A Comparison of Dystopian Nightmares and Utopian Dreams: Two Paths in Science Fiction Literature That Both Lead to Humanity's Loss of Empathy
Abstract
Science fiction literature has long dreamed of extravagant utopias and dreaded nightmarish dystopias. Authors from the birth of the genre to more current times find the erosion of empathy to be the downfall of either extreme form of society. On the one hand, George Orwell's tyrannical climate of Nineteen Eighty-Four (1961) may seem worlds away from the hedonistic faux-paradise of Aldous Huxley's Brave New World (1932) or the fallen society of Margaret Atwood's attempted-utopia turned dystopia in Oryx and Crake (2004). However, whether a fictional world is allowed to go too far into utopian dreams through drug use, hyper-sexualization and the like, or whether it is all repressed into a dark authoritarian regime, members of each societal type undergo a loss of empathy which eventually becomes the downfall of civilization.
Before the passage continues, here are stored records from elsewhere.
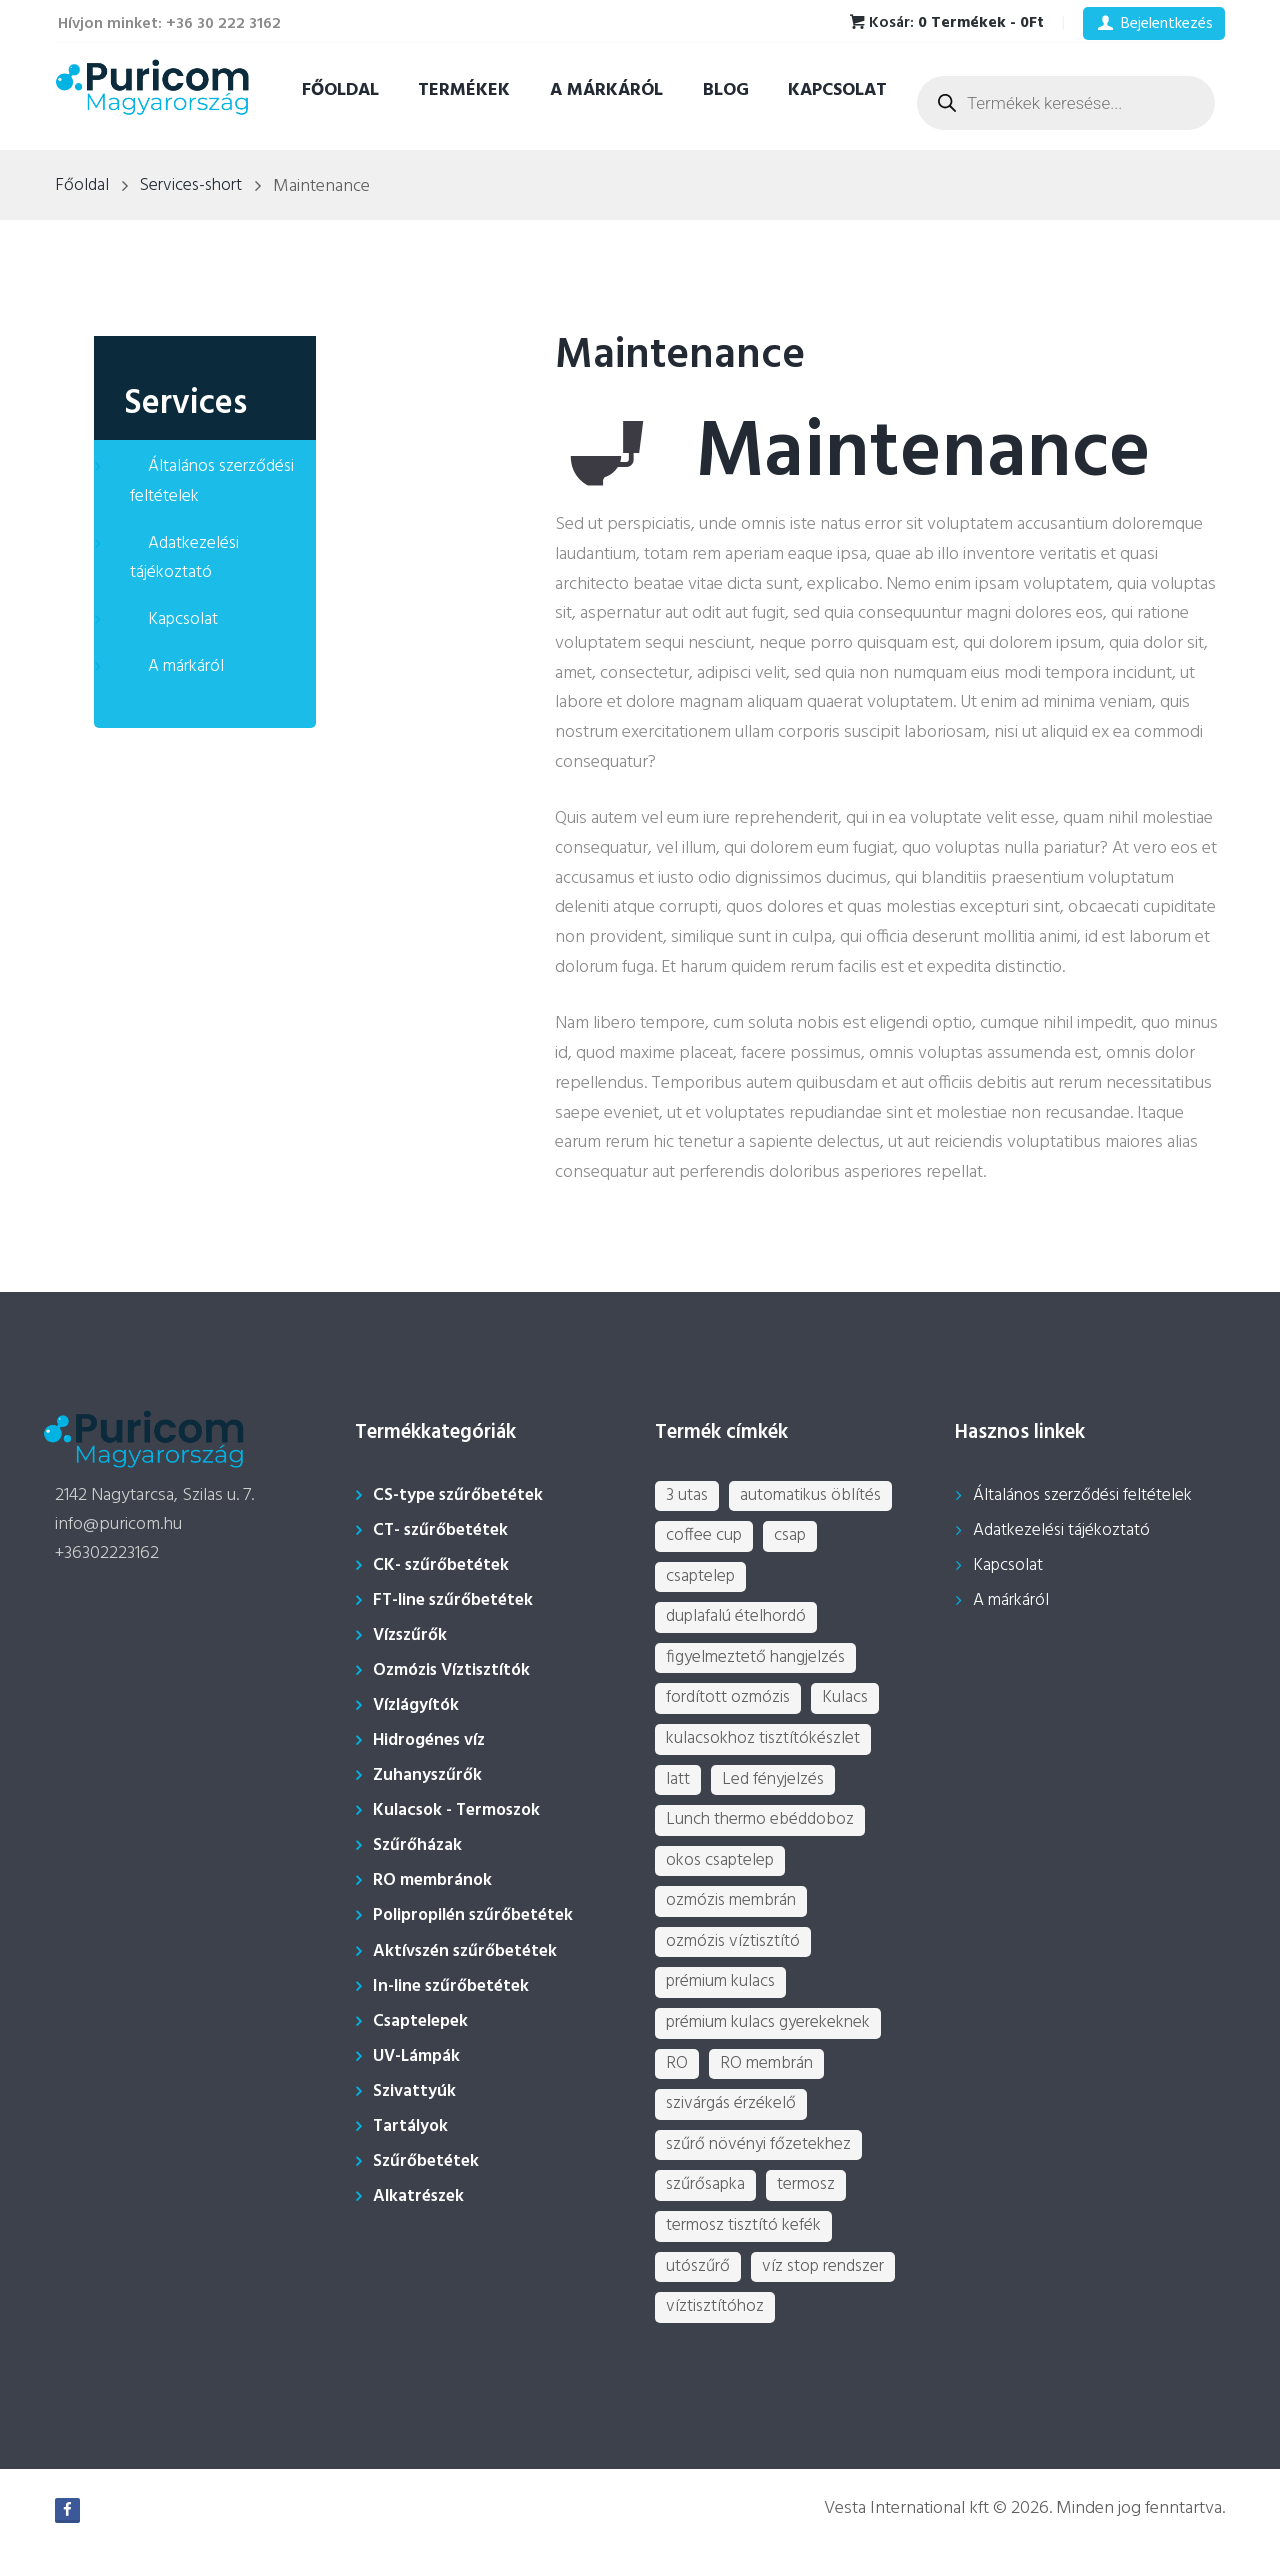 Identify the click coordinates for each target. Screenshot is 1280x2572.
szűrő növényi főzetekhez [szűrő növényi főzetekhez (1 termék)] (762, 2163)
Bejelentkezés (1167, 24)
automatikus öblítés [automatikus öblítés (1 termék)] (814, 1496)
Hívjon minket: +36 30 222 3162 (169, 24)
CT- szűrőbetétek (444, 1530)
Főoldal (340, 90)
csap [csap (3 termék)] (793, 1537)
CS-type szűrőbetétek (462, 1495)
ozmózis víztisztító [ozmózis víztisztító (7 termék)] (734, 1954)
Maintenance (687, 356)
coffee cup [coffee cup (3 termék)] (705, 1537)
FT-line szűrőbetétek (458, 1600)
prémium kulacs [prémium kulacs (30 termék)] (724, 1996)
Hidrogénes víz (433, 1740)
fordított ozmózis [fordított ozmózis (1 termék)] (730, 1704)
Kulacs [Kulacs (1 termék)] (849, 1704)
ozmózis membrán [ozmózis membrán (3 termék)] (734, 1912)
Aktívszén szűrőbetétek (470, 1951)
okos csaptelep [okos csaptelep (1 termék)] (723, 1871)
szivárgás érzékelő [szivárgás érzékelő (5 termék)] (734, 2121)
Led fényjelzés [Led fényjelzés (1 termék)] (775, 1787)
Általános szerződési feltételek (215, 481)
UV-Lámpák (418, 2056)
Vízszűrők (412, 1635)
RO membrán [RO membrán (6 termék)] (769, 2079)
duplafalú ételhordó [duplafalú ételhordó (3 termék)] (739, 1621)
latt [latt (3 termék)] (678, 1787)
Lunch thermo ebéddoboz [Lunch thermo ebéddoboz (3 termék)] (764, 1829)
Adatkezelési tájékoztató (186, 558)
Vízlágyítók (419, 1705)
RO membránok (434, 1880)
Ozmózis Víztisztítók (458, 1670)
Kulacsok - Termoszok (461, 1810)
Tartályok (411, 2126)
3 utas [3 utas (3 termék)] (687, 1496)
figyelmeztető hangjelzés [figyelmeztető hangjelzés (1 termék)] (759, 1662)
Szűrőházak (418, 1845)
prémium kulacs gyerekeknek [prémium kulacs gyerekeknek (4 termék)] (775, 2037)
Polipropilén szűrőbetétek (480, 1915)
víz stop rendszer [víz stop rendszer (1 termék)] (830, 2288)
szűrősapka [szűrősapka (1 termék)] (709, 2204)
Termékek (464, 90)
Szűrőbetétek (428, 2161)
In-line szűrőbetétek (456, 1986)
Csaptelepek (424, 2021)
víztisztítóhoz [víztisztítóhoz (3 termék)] (716, 2329)
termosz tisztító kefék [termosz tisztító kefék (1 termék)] (746, 2246)
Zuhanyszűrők (429, 1775)
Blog (726, 90)
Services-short (195, 186)
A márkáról (606, 90)
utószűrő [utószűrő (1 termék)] (699, 2288)
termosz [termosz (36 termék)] (814, 2204)
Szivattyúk (415, 2091)
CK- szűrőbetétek (444, 1565)
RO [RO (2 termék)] (677, 2079)
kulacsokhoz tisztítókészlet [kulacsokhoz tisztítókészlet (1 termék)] (766, 1746)
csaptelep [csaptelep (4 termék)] (703, 1579)
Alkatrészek (421, 2196)
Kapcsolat (837, 90)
It is notable as well that in both novels where science progresses rapidly without the check of ethics, and in literature where androids or modified human beings become too advanced for mankind to keep in the confines of a lawful society, it is the lack of empathy that causes death, destruction, and/or social disconnection and psychopathy. Though the pleasurable aspects of utopian classics and the unpleasant facets of dystopian books appear at first to be polar opposites, they indeed both reflect a society that is losing its sense of empathy and which is collapsing.